Abstract
In patients with moderate-to-severe chronic obstructive pulmonary disease (COPD), end-expiratory lung volume increases under conditions of greater minute ventilation (e.g. exercise). This abnormal response is termed dynamic hyperinflation (DH) and has now been recognised as a key determinant of symptomatology and exercise intolerance in COPD. Reduced elastic recoil, loss of alveolar attachments and increased airway resistance are the mechanical factors traditionally invoked to explain the occurrence of DH in COPD. An abnormal inflammatory response to, most frequently, tobacco smoking is a key pathophysiological component of COPD, but its potential relationship with DH has not been directly investigated and is poorly understood. The present article discusses, first, the mechanisms by which DH can enhance inflammation in COPD (including cellular stretching, tissue damage and danger signals, hyperventilation and hypoxia). It then reviews how the abnormal inflammatory response that characterises the disease can augment DH (oedema and increased airway resistance, increased mucus production and alveolar destruction). Finally, it speculates that if these relationships eventually prove to be real, then the use of long-acting bronchodilators may help reduce the inflammatory load of these patients and, conversely, the use of anti-inflammatory therapy can contribute to the reduction of DH.

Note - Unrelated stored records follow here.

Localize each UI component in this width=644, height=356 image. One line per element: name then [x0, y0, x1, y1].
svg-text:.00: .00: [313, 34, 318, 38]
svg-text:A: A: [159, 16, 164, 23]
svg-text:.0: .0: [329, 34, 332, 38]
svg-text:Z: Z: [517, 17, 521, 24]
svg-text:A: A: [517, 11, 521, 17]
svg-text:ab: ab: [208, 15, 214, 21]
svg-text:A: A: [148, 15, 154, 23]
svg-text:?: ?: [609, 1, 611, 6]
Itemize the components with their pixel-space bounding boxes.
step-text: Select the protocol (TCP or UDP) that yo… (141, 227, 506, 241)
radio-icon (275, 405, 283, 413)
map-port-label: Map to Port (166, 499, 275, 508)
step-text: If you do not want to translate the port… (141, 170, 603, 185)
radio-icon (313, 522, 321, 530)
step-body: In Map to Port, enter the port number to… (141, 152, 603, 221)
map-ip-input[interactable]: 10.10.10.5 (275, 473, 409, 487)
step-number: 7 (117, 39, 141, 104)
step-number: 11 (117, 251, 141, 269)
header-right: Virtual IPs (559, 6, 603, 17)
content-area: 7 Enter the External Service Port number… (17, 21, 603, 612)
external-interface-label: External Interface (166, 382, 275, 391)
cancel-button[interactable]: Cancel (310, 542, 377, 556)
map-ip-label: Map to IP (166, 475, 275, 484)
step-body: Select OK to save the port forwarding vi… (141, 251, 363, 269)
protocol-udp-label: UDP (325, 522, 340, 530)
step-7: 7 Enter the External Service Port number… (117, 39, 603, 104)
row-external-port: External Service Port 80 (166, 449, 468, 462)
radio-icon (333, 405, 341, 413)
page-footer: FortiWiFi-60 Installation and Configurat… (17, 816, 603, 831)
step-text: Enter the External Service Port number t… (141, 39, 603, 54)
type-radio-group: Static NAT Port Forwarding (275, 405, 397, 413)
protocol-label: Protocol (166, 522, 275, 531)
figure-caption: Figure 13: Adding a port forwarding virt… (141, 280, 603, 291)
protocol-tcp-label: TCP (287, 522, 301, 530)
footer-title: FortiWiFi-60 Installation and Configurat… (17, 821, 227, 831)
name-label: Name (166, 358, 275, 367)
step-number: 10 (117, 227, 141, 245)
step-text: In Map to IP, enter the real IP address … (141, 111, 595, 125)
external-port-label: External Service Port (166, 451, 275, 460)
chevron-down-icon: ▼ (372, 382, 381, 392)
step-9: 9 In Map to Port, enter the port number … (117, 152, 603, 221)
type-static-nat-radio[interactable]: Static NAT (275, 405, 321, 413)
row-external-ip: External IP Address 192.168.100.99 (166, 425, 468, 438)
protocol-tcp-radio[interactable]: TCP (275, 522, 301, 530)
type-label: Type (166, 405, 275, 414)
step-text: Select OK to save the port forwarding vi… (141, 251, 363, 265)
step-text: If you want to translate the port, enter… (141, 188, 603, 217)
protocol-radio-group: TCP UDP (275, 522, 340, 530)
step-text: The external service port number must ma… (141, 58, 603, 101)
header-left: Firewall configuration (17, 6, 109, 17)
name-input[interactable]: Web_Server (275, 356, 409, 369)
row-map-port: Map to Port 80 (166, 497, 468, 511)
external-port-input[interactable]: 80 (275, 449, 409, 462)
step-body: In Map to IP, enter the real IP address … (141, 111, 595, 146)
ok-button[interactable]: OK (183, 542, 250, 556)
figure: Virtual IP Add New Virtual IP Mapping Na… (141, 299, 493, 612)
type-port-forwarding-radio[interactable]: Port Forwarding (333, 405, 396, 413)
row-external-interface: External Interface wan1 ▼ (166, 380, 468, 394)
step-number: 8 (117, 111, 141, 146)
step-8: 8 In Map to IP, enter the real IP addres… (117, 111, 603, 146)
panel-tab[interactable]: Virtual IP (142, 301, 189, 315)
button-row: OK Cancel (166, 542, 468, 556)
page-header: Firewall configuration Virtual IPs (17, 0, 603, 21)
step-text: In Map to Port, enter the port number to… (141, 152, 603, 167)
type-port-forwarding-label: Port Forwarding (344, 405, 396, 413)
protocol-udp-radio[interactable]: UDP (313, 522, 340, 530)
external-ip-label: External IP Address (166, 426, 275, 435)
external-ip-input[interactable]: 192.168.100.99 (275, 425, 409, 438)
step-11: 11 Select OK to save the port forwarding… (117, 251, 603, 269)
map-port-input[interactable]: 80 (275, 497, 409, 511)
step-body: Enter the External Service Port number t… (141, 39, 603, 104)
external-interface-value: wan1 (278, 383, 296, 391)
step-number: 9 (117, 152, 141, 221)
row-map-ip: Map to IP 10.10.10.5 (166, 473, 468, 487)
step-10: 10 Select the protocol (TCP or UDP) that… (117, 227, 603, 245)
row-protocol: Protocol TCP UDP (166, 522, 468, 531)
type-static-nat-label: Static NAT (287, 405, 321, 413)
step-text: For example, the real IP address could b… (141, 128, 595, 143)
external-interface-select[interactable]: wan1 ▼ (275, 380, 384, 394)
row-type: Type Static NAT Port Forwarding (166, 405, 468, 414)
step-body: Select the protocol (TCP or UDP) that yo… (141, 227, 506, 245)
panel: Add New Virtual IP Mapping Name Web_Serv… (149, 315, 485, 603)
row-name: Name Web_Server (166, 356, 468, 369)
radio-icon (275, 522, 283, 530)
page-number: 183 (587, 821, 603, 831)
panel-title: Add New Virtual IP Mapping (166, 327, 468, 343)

The term dynamic hyperinflation (DH) refers to the increase in end-expiratory lung volume (EELV) that may occur in patients with airflow limitation when minute ventilation increases (e.g. during exercise, hypoxia, anxiety etc.) [1, 2]. DH often occurs in patients with moderate-to-severe chronic obstructive pulmonary disease (COPD) and it has now been recognised as a key determinant of symptoms and exercise intolerance in these patients [3].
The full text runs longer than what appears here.